==== Extracted data ====

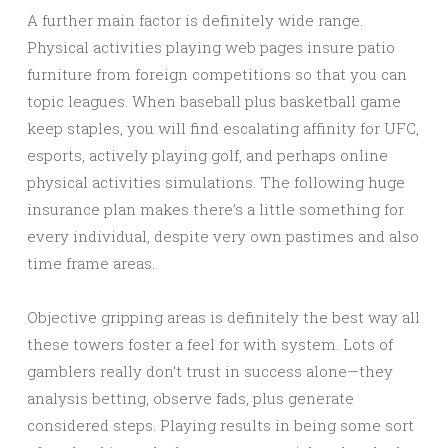
A further main factor is definitely wide range.
Physical activities playing web pages insure patio
furniture from foreign competitions so that you can
topic leagues. When baseball plus basketball game
keep staples, you will find escalating affinity for UFC,
esports, actively playing golf, and perhaps online
physical activities simulations. The following huge
insurance plan makes there’s a little something for
every individual, despite very own pastimes and also
time frame areas.
Objective gripping areas is definitely the best way all
these towers foster a feel for with system. Lots of
gamblers really don’t trust in success alone—they
analysis betting, observe fads, plus generate
considered steps. Playing results in being some sort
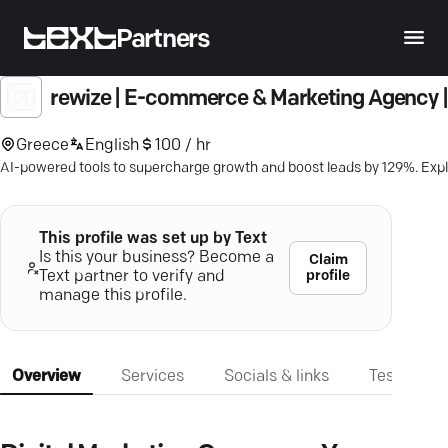
Partners
rewize | E-commerce & Marketing Agency |
Greece
English
100 / hr
AI-powered tools to supercharge growth and boost leads by 129%. Explo
This profile was set up by Text
Is this your business? Become a
Claim
profile
Text partner to verify and
manage this profile.
Overview
Services
Socials & links
Testimonia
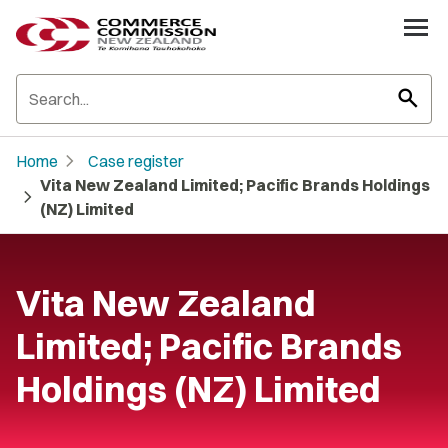
search
chevron_right
Home
Case register
Vita New Zealand Limited; Pacific Brands Holdings
chevron_right
(NZ) Limited
Vita New Zealand
Limited; Pacific Brands
Holdings (NZ) Limited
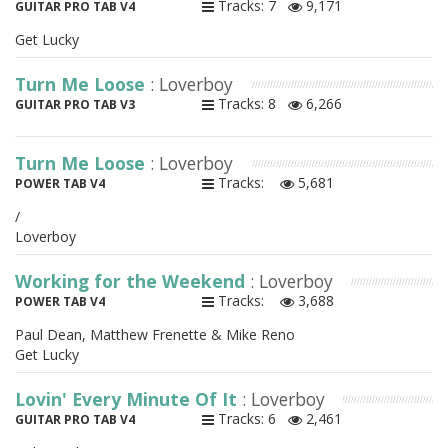
Tracks: 7
9,171
GUITAR PRO TAB V4
Get Lucky
Turn Me Loose
: Loverboy
Tracks: 8
6,266
GUITAR PRO TAB V3
Turn Me Loose
: Loverboy
Tracks:
5,681
POWER TAB V4
/
Loverboy
Working for the Weekend
: Loverboy
Tracks:
3,688
POWER TAB V4
Paul Dean, Matthew Frenette & Mike Reno
Get Lucky
Lovin' Every Minute Of It
: Loverboy
Tracks: 6
2,461
GUITAR PRO TAB V4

====

● **Action item**: Show a copy of each line from the data that includes the word "plus".

● **Solved exercise**:
topic leagues. When baseball plus basketball game
analysis betting, observe fads, plus generate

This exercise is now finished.